Imagine that you are a human being born on Earth who possesses the senses of sight, smell, hearing, touch, and taste. Imagine that you were kidnapped by a hexapedal alien civilization that had no sense of hearing, and these aliens produced loud screeches when they walked, the said screeches originating from a series of gills located on their squiddish lower appendages, which vented shrieks of hot gas whenever they processed calories to move. Every time one of them walked close to you, you were hit with sound waves so powerful that you clutched your ears in pain and fell to the floor. You developed headaches. Alien doctors determined that you were clearly insane, for feeling the presence of something that was not there.
Despite their inability to hear, they were a brilliant race. Within weeks they had adjusted their advanced visual computer programs to translate the movements of your mouth into their native sign language, and you became able to talk to them. Using their computer-aided translators as a medium, you pleaded with them that things called "sound waves" existed, and that they didn't know how to monitor them simply because their culture--though it possessed advanced spaceflight capability--had never learned about sound.

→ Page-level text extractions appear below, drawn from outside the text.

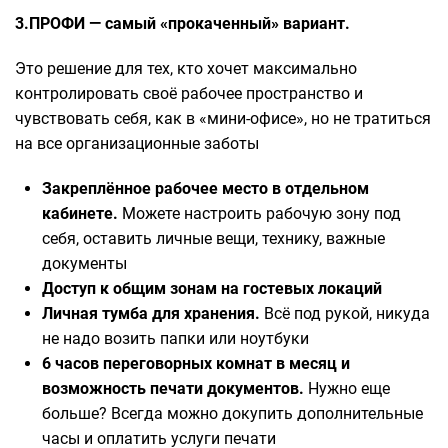
3.ПРОФИ — самый «прокаченный» вариант.
Это решение для тех, кто хочет максимально
контролировать своё рабочее пространство и
чувствовать себя, как в «мини-офисе», но не тратиться
на все организационные заботы
Закреплённое рабочее место в отдельном
кабинете.
Можете настроить рабочую зону под
себя, оставить личные вещи, технику, важные
документы
Доступ к общим зонам на гостевых локаций
Личная тумба для хранения.
Всё под рукой, никуда
не надо возить папки или ноутбуки
6 часов переговорных комнат в месяц и
возможность печати документов.
Нужно еще
больше? Всегда можно докупить дополнительные
часы и оплатить услуги печати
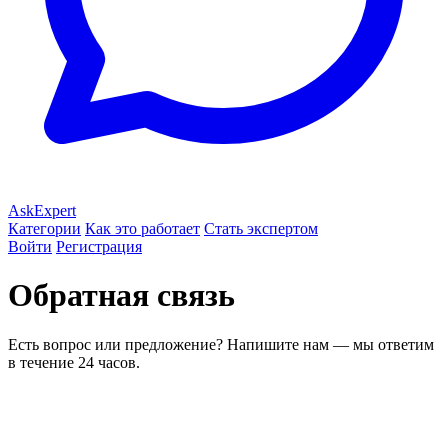
AskExpert
Категории
Как это работает
Стать экспертом
Войти
Регистрация
Обратная связь
Есть вопрос или предложение? Напишите нам — мы ответим
в течение 24 часов.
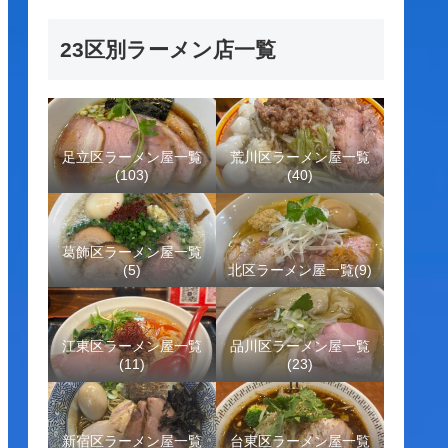
23区別ラーメン店一覧
足立区ラーメン屋一覧
荒川区ラーメン屋一覧
(103)
(40)
葛飾区ラーメン屋一覧
(5)
北区ラーメン屋一覧(9)
江東区ラーメン屋一覧
品川区ラーメン屋一覧
(11)
(23)
新宿区ラーメン屋一覧
台東区ラーメン屋一覧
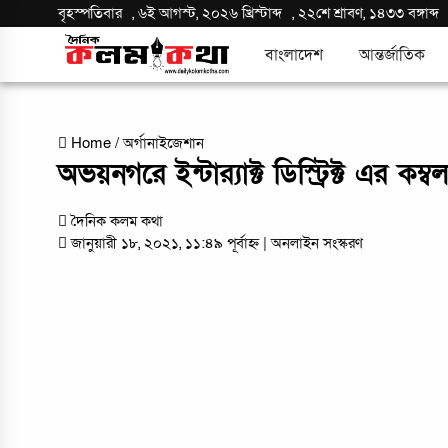
বৃহস্পতিবার
,
৬ই আগস্ট, ২০২৬ খ্রিস্টাব্দ
,
২২শে শ্রাবণ, ১৪৩৩ বঙ্গাব্দ
বাংলাদেশ
আন্তর্জাতিক
Home
/
অর্গানাইজেশান
অভয়নগরে ইন্টার‌্যাক্ট ডিস্ট্রিক্ট এর কম
দৈনিক কলম কথা
জানুয়ারী ১৮, ২০২১, ১১:৪৯ পূর্বাহ্ন
| অনলাইন সংস্করণ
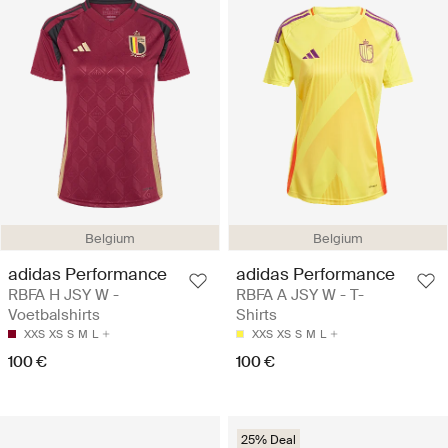
Belgium
Belgium
adidas Performance
adidas Performance
RBFA H JSY W -
RBFA A JSY W - T-
Voetbalshirts
Shirts
XXS
XS
S
M
L
XXS
XS
S
M
L
100 €
100 €
25% Deal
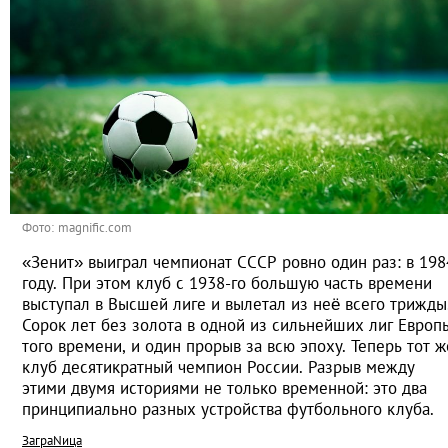
Фото: magnific.com
«Зенит» выиграл чемпионат СССР ровно один раз: в 198
году. При этом клуб с 1938-го большую часть времени
выступал в Высшей лиге и вылетал из неё всего трижды
Сорок лет без золота в одной из сильнейших лиг Европ
того времени, и один прорыв за всю эпоху. Теперь тот ж
клуб десятикратный чемпион России. Разрыв между
этими двумя историями не только временной: это два
принципиально разных устройства футбольного клуба.
ЗаграNица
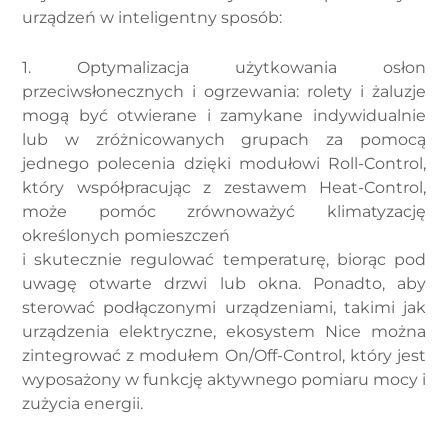
urządzeń w inteligentny sposób:
1. Optymalizacja użytkowania osłon
przeciwsłonecznych i ogrzewania: rolety i żaluzje
mogą być otwierane i zamykane indywidualnie
lub w zróżnicowanych grupach za pomocą
jednego polecenia dzięki modułowi Roll-Control,
który współpracując z zestawem Heat-Control,
może pomóc zrównoważyć klimatyzację
określonych pomieszczeń
i skutecznie regulować temperaturę, biorąc pod
uwagę otwarte drzwi lub okna. Ponadto, aby
sterować podłączonymi urządzeniami, takimi jak
urządzenia elektryczne, ekosystem Nice można
zintegrować z modułem On/Off-Control, który jest
wyposażony w funkcję aktywnego pomiaru mocy i
zużycia energii.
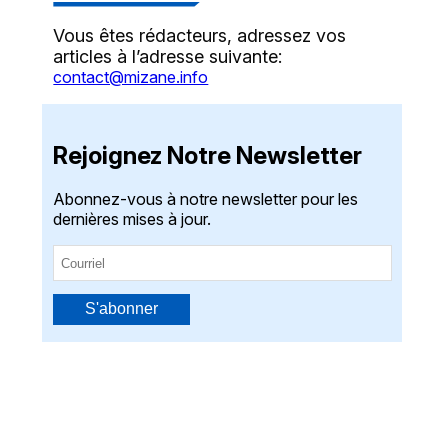
Vous êtes rédacteurs, adressez vos
articles à l’adresse suivante:
contact@mizane.info
Rejoignez Notre Newsletter
Abonnez-vous à notre newsletter pour les
dernières mises à jour.
S'abonner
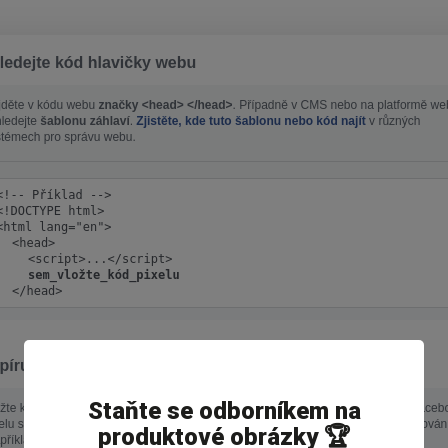
Staňte se odborníkem na
produktové obrázky 🏆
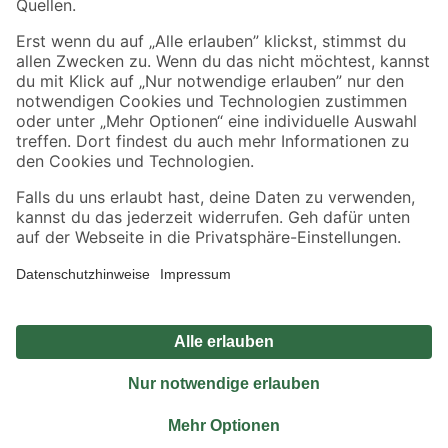
Sicher einkaufen
Jetzt die toom-App herunterladen
Alle Preisangaben in EUR inkl. gesetzl. MwSt.. Die dargestellten Angebote sind unter
Umständen nicht in allen Märkten verfügbar. Die angegebenen Verfügbarkeiten beziehen
sich auf den unter "Mein Markt" ausgewählten toom Baumarkt. Alle Angebote und
Produkte nur solange der Vorrat reicht.
*Paketversand ab 59 € versandkostenfrei, gilt nicht für Artikel mit Speditionsversand, hier
fallen zusätzliche Versandkosten an.
Datenschutz
Privatsphäre
Impressum
AGB
Nutzungsbedingungen
Widerrufsrecht
Vertrag widerrufen
Barrierefreiheit
© 2026 toom Baumarkt GmbH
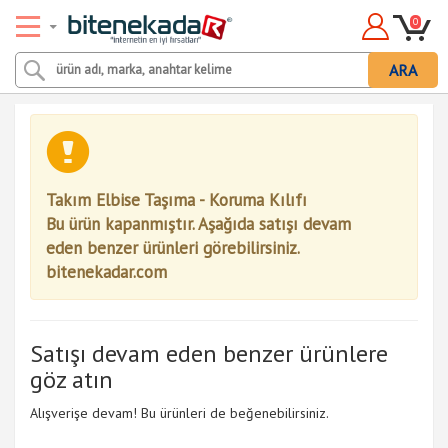
0
ARA
Takım Elbise Taşıma - Koruma Kılıfı
Bu ürün kapanmıştır. Aşağıda satışı devam
eden benzer ürünleri görebilirsiniz.
bitenekadar.com
Satışı devam eden benzer ürünlere
göz atın
Alışverişe devam! Bu ürünleri de beğenebilirsiniz.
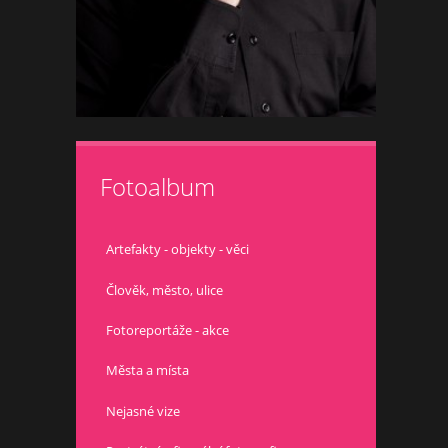
Fotoalbum
Artefakty - objekty - věci
Člověk, město, ulice
Fotoreportáže - akce
Města a místa
Nejasné vize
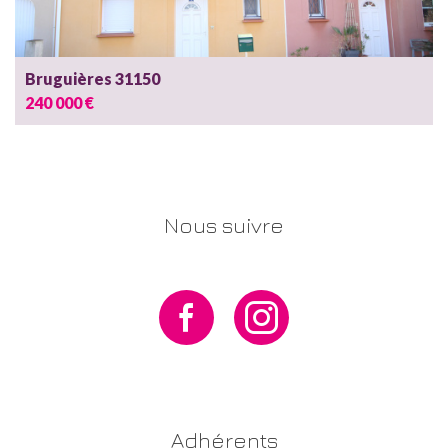
Bruguières 31150
240 000 €
Nous suivre
Adhérents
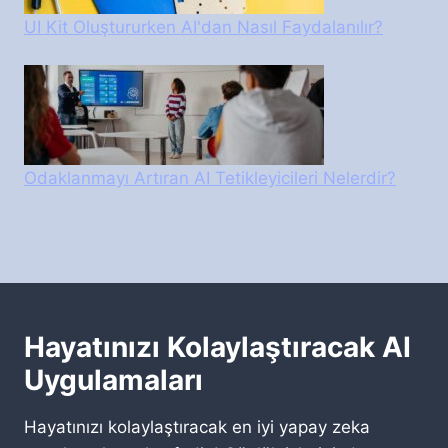
UI Kit Oluştururken AI'dan Nasıl Faydalanılır?
Odaklanmayı Artıran AI Tetikleyicileri Nelerdir?
Hayatınızı Kolaylaştıracak AI
Uygulamaları
Hayatınızı kolaylaştıracak en iyi yapay zeka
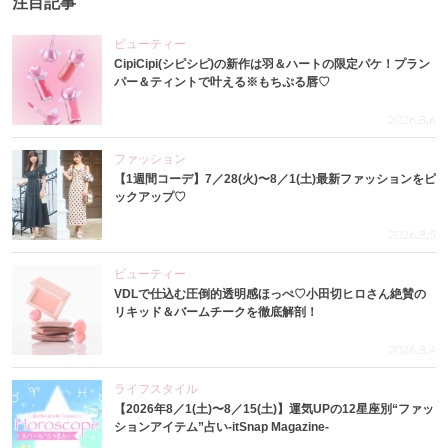
注目記事
ビューティー
CipiCipi(シピシピ)の新作は羽＆ハートの限定パケ！プラン
パー＆ティントで叶える※もちぷる唇♡
2026.8.6
ファッション
【1週間コーデ】7／28(火)〜8／1(土)最新ファッションをピ
ックアップ♡
2026.8.5
ビューティー
VDLで仕込む圧倒的透明感ほっぺ♡小田切ヒロさん絶賛の
リキッド＆バームチークを徹底解剖！
2026.8.4
ライフスタイル
【2026年8／1(土)〜8／15(土)】運気UPの12星座別“ファッ
ションアイテム”占い-itSnap Magazine-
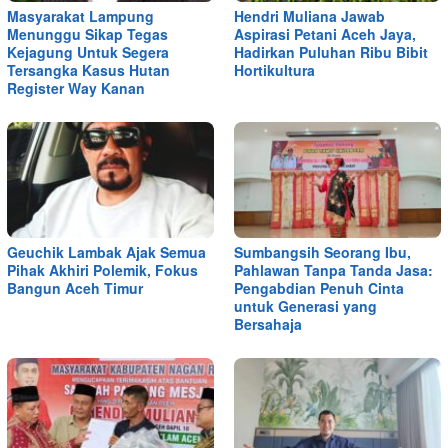
Masyarakat Lampung
Hendri Muliana Jawab
Menunggu Sikap Tegas
Aspirasi Petani Aceh Jaya,
Kejagung Untuk Segera
Hadirkan Puluhan Ribu Bibit
Tersangka Kasus Hutan
Hortikultura
Register Way Kanan
Geuchik Lambak Ajak Semua
Sumbangsih Seorang Ibu,
Pihak Akhiri Polemik, Fokus
Pahlawan Tanpa Tanda Jasa:
Bangun Aceh Timur
Pengabdian Penuh Cinta
untuk Generasi yang
Bersahaja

In time, when you were permitted to walk outside, you learned that this species had arisen from a planet with a core of compressed nitrogen, which slipped into the atmosphere hundreds of times each minute, only to be sucked back inside, producing an endless cacophony everywhere outside. Very few organisms on this planet have evolved hearing organs, as such a development would have precluded higher thinking functions and/or survival. Occasionally babies are born who never stop twitching, experience terrible pain, and die of unknown neurological causes in a matter of weeks; the planet's healers call this phenomenon "Random Expiration of Babies," or "R.E.B.," and devote the bulk of their money and attention to other, newer diseases.
One unorthodox alien scientist, convinced that you might be onto something, makes you some earphones, trusting that this will diminish your pain. It does, although by then, you have lost much of your hearing anyway, due to the constant barrage of noise. This scientist tries to work with you to better understand the nature of this supernatural concept known as "sound." Everyone else feels that she is crazy and irrational, but she persists. Your friend studies your ears, taking a number of highly detailed internal photographs, and presents her findings to her colleagues, suggesting that these insensible genetic dead-ends might have something to do with visualizing a different spectrum of light, which your culture might have deified as a demigod known as "sound." Her colleagues lambast her with examples of other useless or marginally useless organs found in their own bodies, including many misunderstood portions of their two-part brains, and suggest that your "E-A-R-S" are similar to many of the "dark regions" that characterize their own neurology. When your friend persists in pursuing her radically irrational supernatural fantasies, she loses her license, and is no longer granted access to the giant hospital where you are being stored along with test subjects from other planets.
Who's crazy now?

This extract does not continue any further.